In recent years, the government of Bangladesh has become particularly adept at handling natural disasters due to their focus on disaster management in the context of poverty alleviation. High vulnerability areas are determined by poverty, economic, and population indices; food security and infrastructure stability are subsequently strengthened to improve resilience. Between 1991 to 2010, over 20 million people were lifted out of poverty, raising Bangladesh’s status to a lower middle-income country; in 2016, it had the second fastest economic growth rate. As a result, the death tolls from cyclones have declined despite an increasing frequency of cyclones and a growing population.
Bangladesh has implemented several administrative bodies to carry out disaster policies. The Ministry of Disaster Management and Relief (MDMR) created in 1972 leads the development of policy as well as allocates the budget for disaster management. The MDMR further organizes the National Disaster Management Council (NDMC) which consists of representatives from local to national governments. This body then implements the National Disaster Management Regulatory Framework (NDMRF) which includes the National Disaster Management Act, the Standing Order on Disaster, and the Guidelines for Government at all Levels.

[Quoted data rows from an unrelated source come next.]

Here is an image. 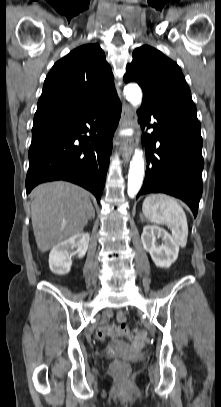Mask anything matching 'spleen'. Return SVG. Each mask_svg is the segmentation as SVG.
Instances as JSON below:
<instances>
[{
	"label": "spleen",
	"mask_w": 221,
	"mask_h": 407,
	"mask_svg": "<svg viewBox=\"0 0 221 407\" xmlns=\"http://www.w3.org/2000/svg\"><path fill=\"white\" fill-rule=\"evenodd\" d=\"M145 217L155 224L167 225L176 243L185 247L188 238L186 214L178 202L166 194H150L142 204Z\"/></svg>",
	"instance_id": "obj_1"
}]
</instances>
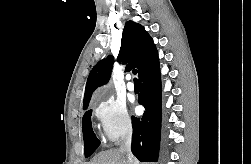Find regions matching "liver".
Segmentation results:
<instances>
[{"label": "liver", "mask_w": 251, "mask_h": 164, "mask_svg": "<svg viewBox=\"0 0 251 164\" xmlns=\"http://www.w3.org/2000/svg\"><path fill=\"white\" fill-rule=\"evenodd\" d=\"M136 164H139L135 160ZM87 164H129L125 151L120 149H110L97 154L91 162Z\"/></svg>", "instance_id": "liver-1"}]
</instances>
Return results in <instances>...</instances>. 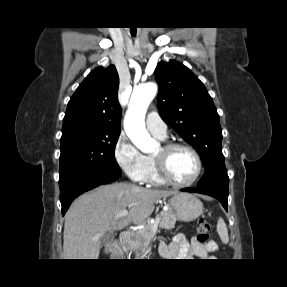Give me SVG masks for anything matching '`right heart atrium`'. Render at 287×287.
<instances>
[{
  "label": "right heart atrium",
  "mask_w": 287,
  "mask_h": 287,
  "mask_svg": "<svg viewBox=\"0 0 287 287\" xmlns=\"http://www.w3.org/2000/svg\"><path fill=\"white\" fill-rule=\"evenodd\" d=\"M114 157L119 167L135 182H142L146 171L145 156L129 140L125 134H120L115 146Z\"/></svg>",
  "instance_id": "1"
}]
</instances>
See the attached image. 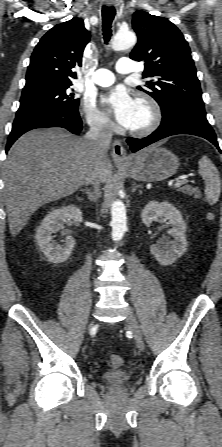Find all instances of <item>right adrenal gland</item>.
<instances>
[{"label":"right adrenal gland","mask_w":222,"mask_h":447,"mask_svg":"<svg viewBox=\"0 0 222 447\" xmlns=\"http://www.w3.org/2000/svg\"><path fill=\"white\" fill-rule=\"evenodd\" d=\"M82 191L87 194V197L90 201H93L97 197L96 191H91L90 189H82Z\"/></svg>","instance_id":"1"}]
</instances>
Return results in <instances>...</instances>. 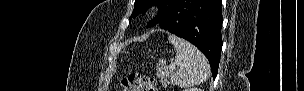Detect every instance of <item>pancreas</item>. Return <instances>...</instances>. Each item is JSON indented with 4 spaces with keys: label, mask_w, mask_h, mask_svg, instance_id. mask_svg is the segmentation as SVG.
<instances>
[{
    "label": "pancreas",
    "mask_w": 304,
    "mask_h": 91,
    "mask_svg": "<svg viewBox=\"0 0 304 91\" xmlns=\"http://www.w3.org/2000/svg\"><path fill=\"white\" fill-rule=\"evenodd\" d=\"M173 74V71L163 64L157 65V77L160 78L161 82L166 85L168 84V78Z\"/></svg>",
    "instance_id": "1"
}]
</instances>
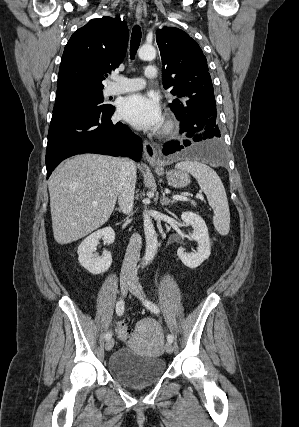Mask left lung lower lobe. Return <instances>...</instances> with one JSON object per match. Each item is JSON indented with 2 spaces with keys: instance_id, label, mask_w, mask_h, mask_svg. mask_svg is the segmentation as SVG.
<instances>
[{
  "instance_id": "1",
  "label": "left lung lower lobe",
  "mask_w": 299,
  "mask_h": 427,
  "mask_svg": "<svg viewBox=\"0 0 299 427\" xmlns=\"http://www.w3.org/2000/svg\"><path fill=\"white\" fill-rule=\"evenodd\" d=\"M211 111L207 106L185 107L181 114L180 132H186V136L191 138V141L186 140L183 145L178 142L171 141L163 146V154L169 155L174 152L185 149L188 155L202 157L215 162H224L225 156L222 151L220 137L221 134L214 128L213 119L210 116ZM206 142L195 144L202 140Z\"/></svg>"
}]
</instances>
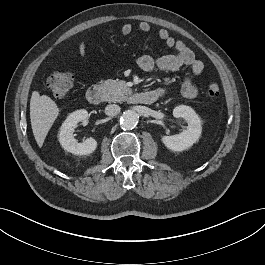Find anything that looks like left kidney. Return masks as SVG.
I'll list each match as a JSON object with an SVG mask.
<instances>
[{
    "instance_id": "left-kidney-1",
    "label": "left kidney",
    "mask_w": 265,
    "mask_h": 265,
    "mask_svg": "<svg viewBox=\"0 0 265 265\" xmlns=\"http://www.w3.org/2000/svg\"><path fill=\"white\" fill-rule=\"evenodd\" d=\"M173 116L184 118L187 130L173 136H162L164 145L172 151H183L199 140L202 132L201 120L197 113L189 106L180 105L173 109Z\"/></svg>"
}]
</instances>
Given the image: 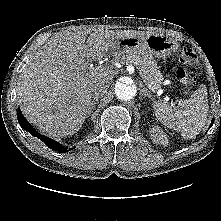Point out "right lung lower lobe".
I'll return each instance as SVG.
<instances>
[{
    "label": "right lung lower lobe",
    "mask_w": 221,
    "mask_h": 221,
    "mask_svg": "<svg viewBox=\"0 0 221 221\" xmlns=\"http://www.w3.org/2000/svg\"><path fill=\"white\" fill-rule=\"evenodd\" d=\"M17 117H18V122L20 123V126L24 130L29 132L32 136L40 138V140L43 141L48 146V148L53 149L58 152H67V151L73 149V148H71V149L67 150V148H65L64 146H62L58 142H56L48 137H45L44 135H40L38 132H36L34 130V128L31 126V124L24 118V116L22 115V112L20 110L17 111Z\"/></svg>",
    "instance_id": "1"
}]
</instances>
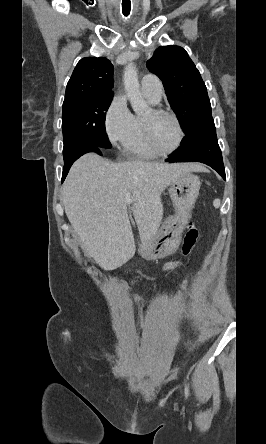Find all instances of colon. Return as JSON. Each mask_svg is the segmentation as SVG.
Returning <instances> with one entry per match:
<instances>
[{"instance_id":"1","label":"colon","mask_w":266,"mask_h":444,"mask_svg":"<svg viewBox=\"0 0 266 444\" xmlns=\"http://www.w3.org/2000/svg\"><path fill=\"white\" fill-rule=\"evenodd\" d=\"M194 280V274L189 275L187 278H185L179 287V290L175 294L173 298L174 304H179L188 294L191 284ZM133 304L135 311L138 314H144L150 310V306L144 304L138 297H133Z\"/></svg>"}]
</instances>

While this complicated organizational hierarchy may prompt the typical American aversion to bureaucracy, there are two important aspects of this structure that should be noted. First, although the budgetary and policy decision are concentrated at the national level, the structure emphasizes implementation at the local level. American political discourse surrounding disaster management frequently pits the idea of autonomous localities against powerful big government when the solution, as Bangladesh demonstrates, is a compromise between both.
Second, the NDMRF, which helps mainstream relationships between various levels of government, the private sector, and NGOs intentionally parallels Bangladesh’s framework for poverty alleviation. The government’s safety-net programs and economic empowerment efforts thus compliment bureaucratic structures for disaster management and allows resilience to be developed on economic, social, and political fronts simultaneously. For example, cyclone shelters in Bangladesh typically consist of primary schools built on raised ground, making it a monetary concern for both the Ministry of Disaster Management and Relief and the Ministry of Education. Building new shelters and strengthening existing ones requires cross-sectional cooperation to optimize expenditures, killing two birds with one stone.
The scientific, economic, and moral arguments for bolstering disaster preparedness are clear. If voters continue to let shortsightedness rule over long-lasting disaster policy, we are simply waiting for the perfect storm.